Zona Hastalığı Tanısı ve Uygulanan Testler

Hastanın belirtileri, döküntülerin şekli ve sinir hattı boyunca lokalize olması, doktorun hastalığı teşhis etmesini sağlar. Erken aşamada döküntüler oluşmadan önce başlayan ağrı ve yanma hissi, zona için karakteristiktir. Kesin tanı gerektiğinde laboratuvar testleri yapılabilir.
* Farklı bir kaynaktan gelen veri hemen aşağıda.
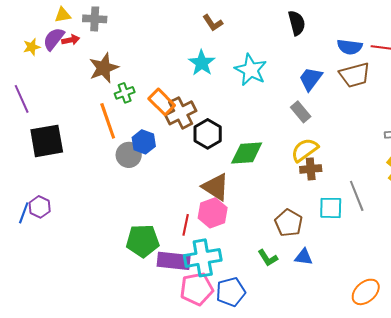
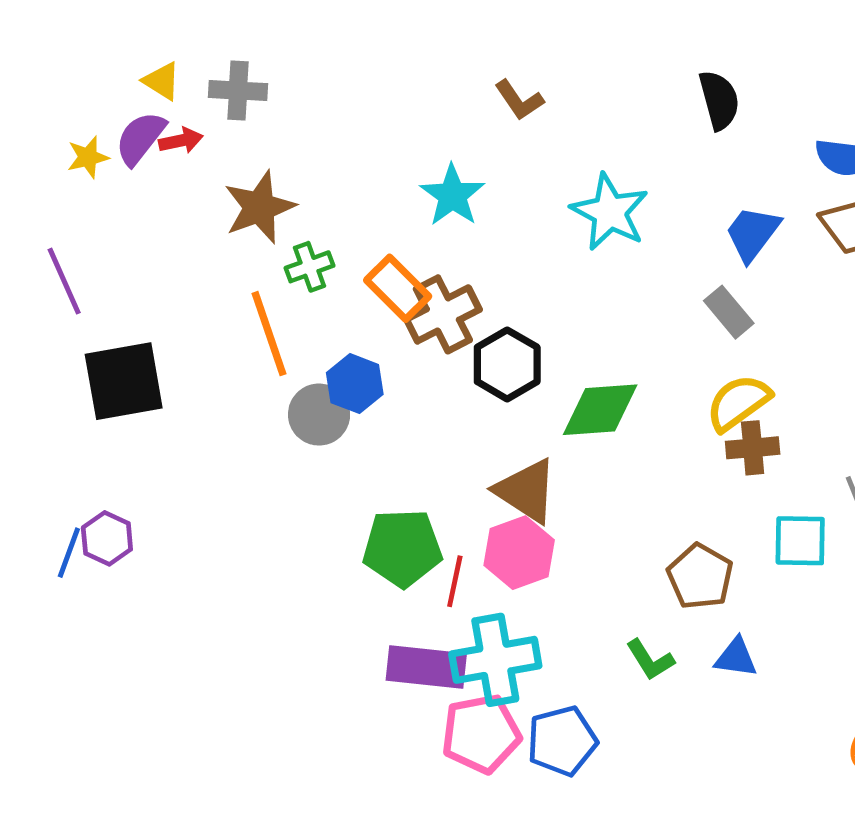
yellow triangle: (63, 15) -> (162, 81), turned 42
cyan star: (202, 63) -> (452, 195), moved
green pentagon: (143, 241) -> (402, 548), moved

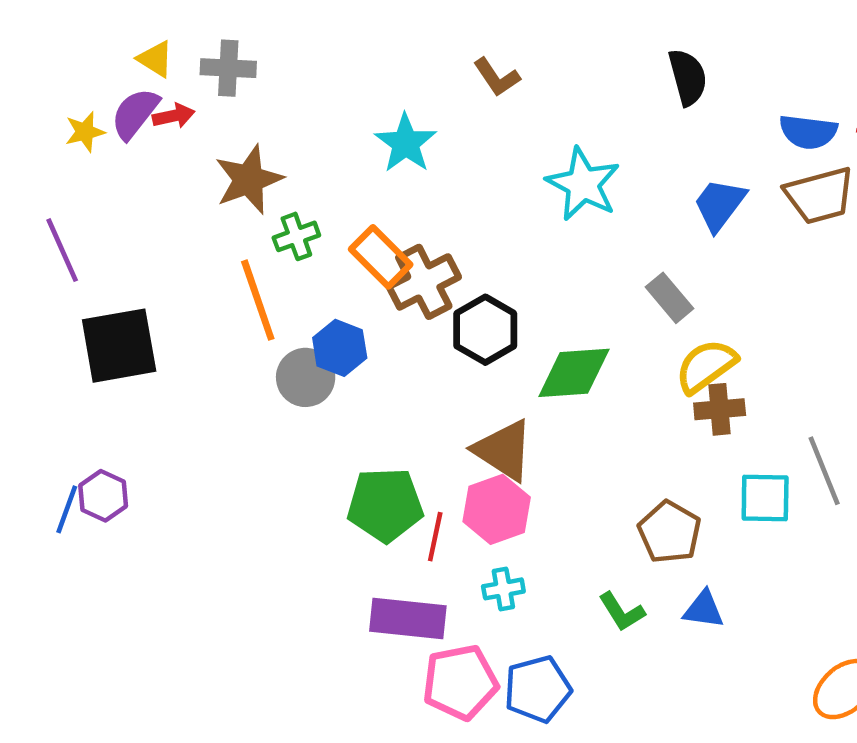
cyan star: (452, 195) -> (406, 143), moved
gray rectangle: (729, 312) -> (669, 298), moved
cyan cross: (495, 660) -> (503, 589), moved, size x0.5

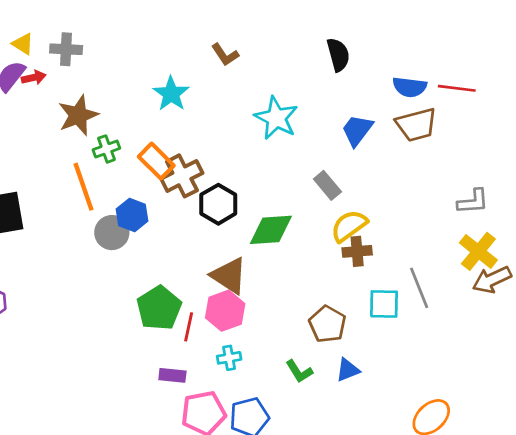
green pentagon: (385, 505) -> (159, 308), turned -30
blue triangle: (704, 609) -> (348, 370), turned -30
purple rectangle: (408, 619) -> (172, 375), size x0.6

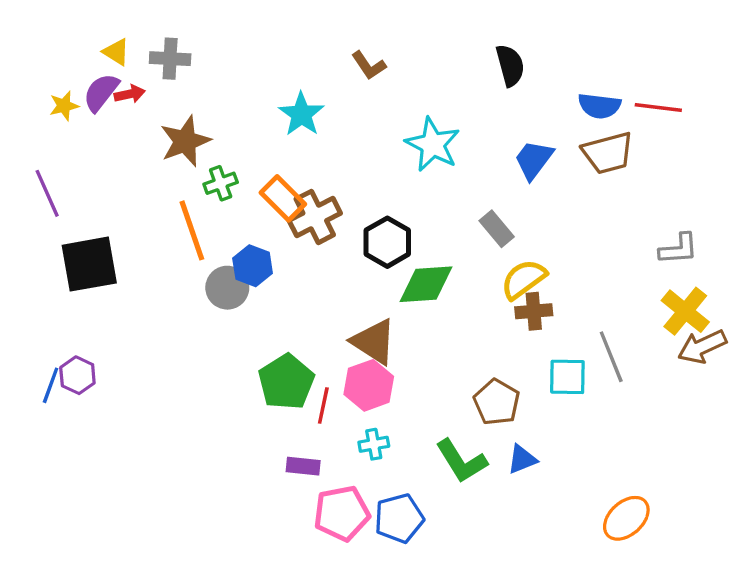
black hexagon: (218, 204) -> (387, 242), moved
green L-shape: (299, 371) -> (461, 461), size x1.5

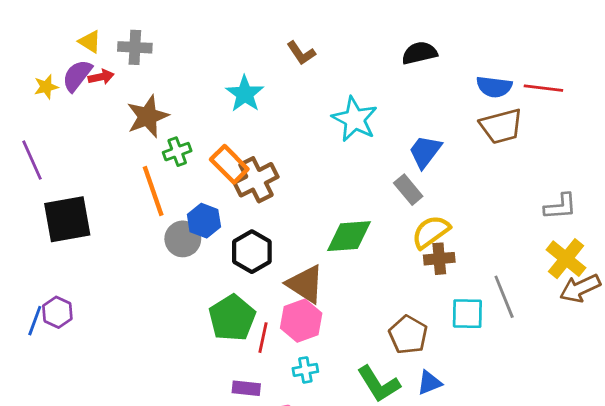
black semicircle: (510, 65) -> (419, 53), turned -88
blue trapezoid: (534, 160) -> (425, 152), moved
black hexagon: (387, 242) -> (252, 252), moved

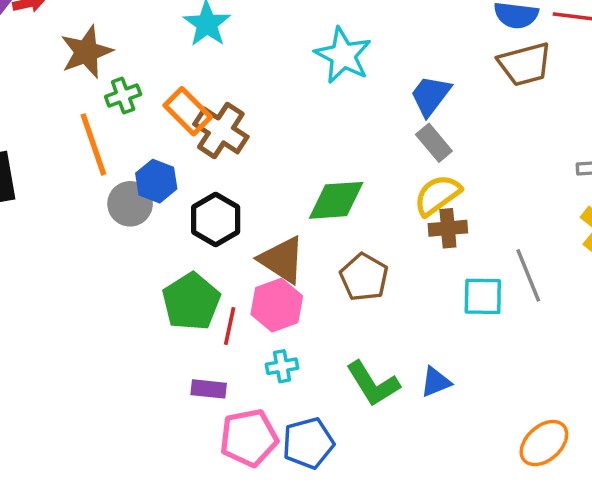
brown cross: (256, 180) -> (221, 130), turned -30
gray rectangle: (408, 190) -> (434, 143), moved
brown pentagon: (408, 335) -> (364, 277), moved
Tanıda kullanılan testler şunlardır:

  • Tzanck Testi: Döküntülerden alınan hücre örnekleri mikroskop altında incelenir.
  • Polimeraz Zincir Reaksiyonu (PCR) Testi: Virüsün genetik materyalini tespit ederek tanıyı doğrular.
  • Kültür Testi: Kabarcıklardan alınan sıvı örneği laboratuvar ortamında incelenerek Varicella-Zoster virüsü aranır.
  • Kan Testleri: Bağışıklık durumu değerlendirerek enfeksiyonun aktif olup olmadığı belirlenir.

Zona Hastalığının Tedavisi

Tedavi sürecinin amacı, semptomları hafifletmek, iyileşme sürecini hızlandırmak ve olası komplikasyonları önlemektir. Hastalığın erken döneminde tedaviye başlamak, komplikasyon riskini azaltır ve iyileşme sürecini hızlandırır. Ciltteki kabarcıkların temiz ve kuru tutulması enfeksiyon riskini azaltır. Bağışıklık sistemini güçlendirmek için sağlıklı beslenme ve yeterli dinlenme önemlidir. Ağrıları hafifletmek için sıcak veya soğuk kompres kullanılabilir. Cilt tahrişini önlemek amacıyla bol ve pamuklu giysiler tercih edilmelidir. Bağışıklık sistemini zayıflatan stres ve aşırı yorgunluktan kaçınılmalıdır.